Coffin, the valedictorian speaker at her upcoming high school graduation, will enroll at Regis University in Denver in the fall with enough college credits to qualify as a sophomore. She plans to study biology and premed.

Upward Bound helps ‘first generation’ grad

Cristian Ortega credits the Upward Bound program administered by Colorado Mountain College with helping him become the first in his family to earn a college degree. Ortega received his Associate of General Studies degree in outdoor recreation leadership in Leadville May 1.

“When it came time for college, I wanted to go to a local community college, close to home,” Ortega said. “And I’d gone to Upward Bound in the eighth grade and as a freshman in high school.”

Upward Bound is a federally funded TRIO program from the U.S. Department of Education that serves disadvantaged high school students in Eagle and Lake County through Colorado Mountain College. Participants are empowered to finish high school and succeed in college.

A graduate of Battle Mountain High School in Edwards, Ortega plans to obtain his outdoor education certification at CMC’s Steamboat Springs campus, then transfer to Western State Colorado University to earn a bachelor’s degree.

“I didn’t know a lot about the outdoors when I started the program, but now I’m comfortable going into the outdoors by myself,” he said. “The instructors have a lot of experience and they pushed me in the right direction.”

Grandmother earns GED, associate degree

Setting a good example for her children and grandchildren is what drove Misty Johnson to earn her GED and associate degree in natural resource management at Colorado Mountain College, and earning the distinction of graduating with honors as a member of national honor society Phi Theta Kappa.

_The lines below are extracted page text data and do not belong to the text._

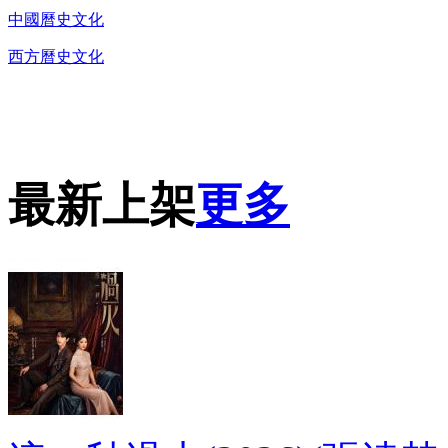
中國曆史文化
西方曆史文化
DVD播放機及精美C
最新上架
更多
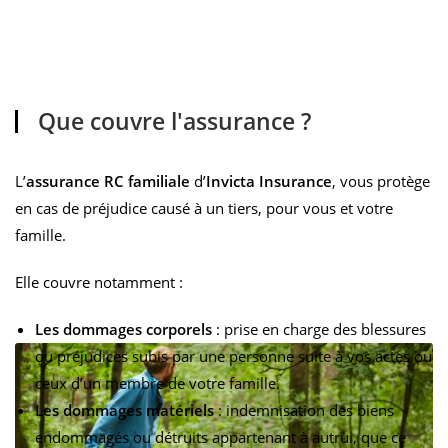
Que couvre l'assurance ?
L’
assurance RC familiale
d’
Invicta Insurance
, vous protège
en cas de préjudice causé à un tiers, pour vous et votre
famille.
Elle couvre notamment :
Les dommages corporels
: prise en charge des blessures
ou préjudices subis par une personne suite à vos actes ou
ceux d’un membre de votre famille.
Les dommages matériels
: indemnisation des biens
endommagés ou détruits appartenant à autrui, que ce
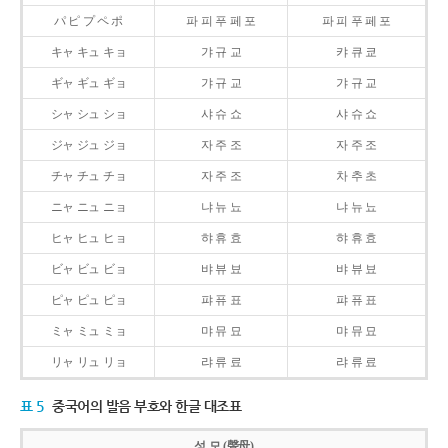
パ ピ プ ペ ポ
파 피 푸 페 포
파 피 푸 페 포
キャ キュ キョ
갸 규 교
캬 큐 쿄
ギャ ギュ ギョ
갸 규 교
갸 규 교
シャ シュ ショ
샤 슈 쇼
샤 슈 쇼
ジャ ジュ ジョ
자 주 조
자 주 조
チャ チュ チョ
자 주 조
차 추 초
ニャ ニュ ニョ
냐 뉴 뇨
냐 뉴 뇨
ヒャ ヒュ ヒョ
햐 휴 효
햐 휴 효
ビャ ビュ ビョ
뱌 뷰 뵤
뱌 뷰 뵤
ピャ ピュ ピョ
퍄 퓨 표
퍄 퓨 표
ミャ ミュ ミョ
먀 뮤 묘
먀 뮤 묘
リャ リュ リョ
랴 류 료
랴 류 료
표 5
중국어의 발음 부호와 한글 대조표
성 모 (聲母)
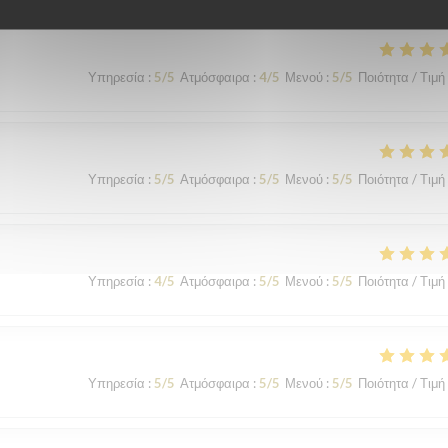
Υπηρεσία
:
5
/5
Ατμόσφαιρα
:
4
/5
Μενού
:
5
/5
Ποιότητα / Τιμή
Υπηρεσία
:
5
/5
Ατμόσφαιρα
:
5
/5
Μενού
:
5
/5
Ποιότητα / Τιμή
Υπηρεσία
:
4
/5
Ατμόσφαιρα
:
5
/5
Μενού
:
5
/5
Ποιότητα / Τιμή
Υπηρεσία
:
5
/5
Ατμόσφαιρα
:
5
/5
Μενού
:
5
/5
Ποιότητα / Τιμή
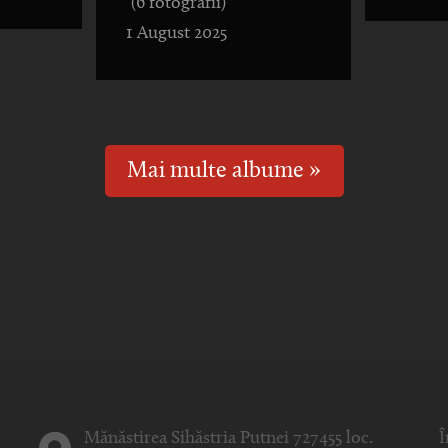
(6 fotografii)
1 August 2025
Mai multe albume »
Mănăstirea Sihăstria Putnei 727455 loc.
Î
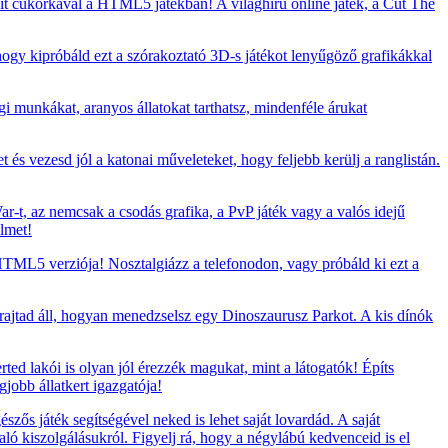
t cukorkával a HTML5 játékban! A világhírű online játék, a Cut The
 hogy kipróbáld ezt a szórakoztató 3D-s játékot lenyűgöző grafikákkal
i munkákat, aranyos állatokat tarthatsz, mindenféle árukat
t és vezesd jól a katonai műveleteket, hogy feljebb kerülj a ranglistán.
-t, az nemcsak a csodás grafika, a PvP játék vagy a valós idejű
elmet!
TML5 verziója! Nosztalgiázz a telefonodon, vagy próbáld ki ezt a
 rajtad áll, hogyan menedzselsz egy Dinoszaurusz Parkot. A kis dínók
rted lakói is olyan jól érezzék magukat, mint a látogatók! Építs
jobb állatkert igazgatója!
zős játék segítségével neked is lehet saját lovardád. A saját
ló kiszolgálásukról. Figyelj rá, hogy a négylábú kedvenceid is el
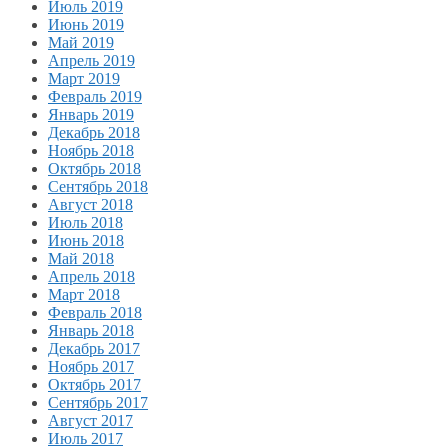
Июль 2019
Июнь 2019
Май 2019
Апрель 2019
Март 2019
Февраль 2019
Январь 2019
Декабрь 2018
Ноябрь 2018
Октябрь 2018
Сентябрь 2018
Август 2018
Июль 2018
Июнь 2018
Май 2018
Апрель 2018
Март 2018
Февраль 2018
Январь 2018
Декабрь 2017
Ноябрь 2017
Октябрь 2017
Сентябрь 2017
Август 2017
Июль 2017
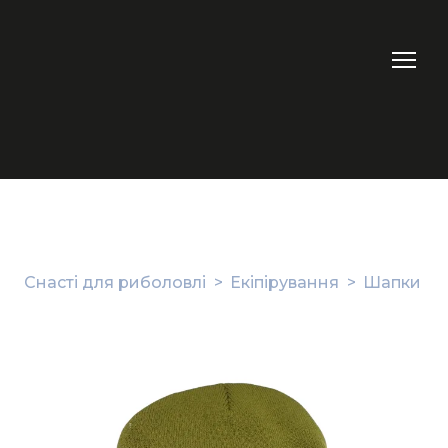
Снасті для риболовлі
Екіпірування
Шапки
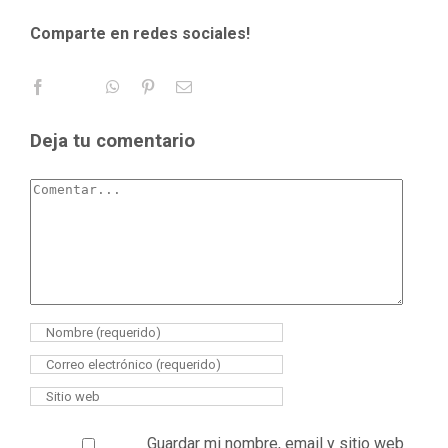
Comparte en redes sociales!
Deja tu comentario
Guardar mi nombre, email y sitio web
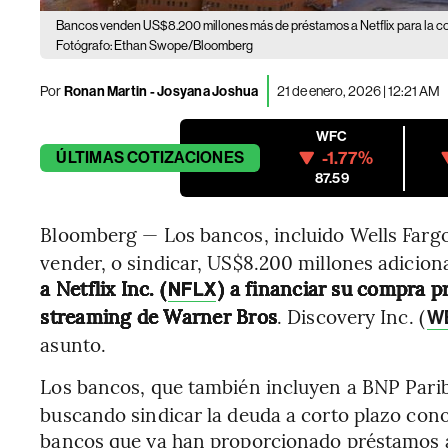
Bancos venden US$8.200 millones más de préstamos a Netflix para la c
Fotógrafo: Ethan Swope/Bloomberg
Por
Ronan Martin - Josyana Joshua
21 de enero, 2026 | 12:21 AM
WFC
-1.77%
ÚLTIMAS
COTIZACIONES
87.59
Bloomberg — Los bancos, incluido Wells Fargo
vender, o sindicar, US$8.200 millones adicion
a Netflix Inc. (
) a financiar su compra pr
NFLX
streaming de Warner Bros
. Discovery Inc. (
W
asunto.
Los bancos, que también incluyen a BNP Pari
buscando sindicar la deuda a corto plazo co
bancos que ya han proporcionado préstamos a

“My children are high school graduates, and I wanted to show them that if I can [get a college degree], they can, too,” Johnson said.

She said she learned about the Colorado Mountain College program from a ranger in the Great Smoky Mountains of Tennessee.

“We were visiting down there and I asked him what it was like being in the outdoors and how you get a job like his,” she said. “He highly recommended the (CMC) program in Leadville.”

Johnson hopes her degree helps her land a long-term job with an agency such as the U.S. Forest Service, Bureau of Land Management or U.S. Geological Survey. Indeed, she’s already getting started. “My education here at CMC has given me experience needed to work with our national forest service here in Leadville, where I will be working for the summer,” she said.

This year’s commencement speaker at the Leadville graduation ceremony was Colorado Mountain College President and CEO Dr. Carrie Besnette Hauser.